• **PROBLEM TO SOLVE**: Search the records for the string "regio", then copy each line that has it.

******************************

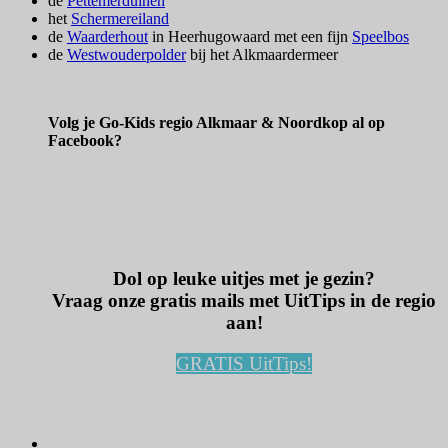
de
Pettemerduinen
het
Schermereiland
de
Waarderhout
in Heerhugowaard met een fijn
Speelbos
de
Westwouderpolder
bij het Alkmaardermeer
Volg je Go-Kids regio Alkmaar & Noordkop al op
Facebook?
Dol op leuke uitjes met je gezin?
Vraag onze gratis mails met UitTips in de regio
aan!
GRATIS UitTips!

******************************

• **ANSWER BOX**:
Volg je Go-Kids regio Alkmaar & Noordkop al op
Vraag onze gratis mails met UitTips in de regio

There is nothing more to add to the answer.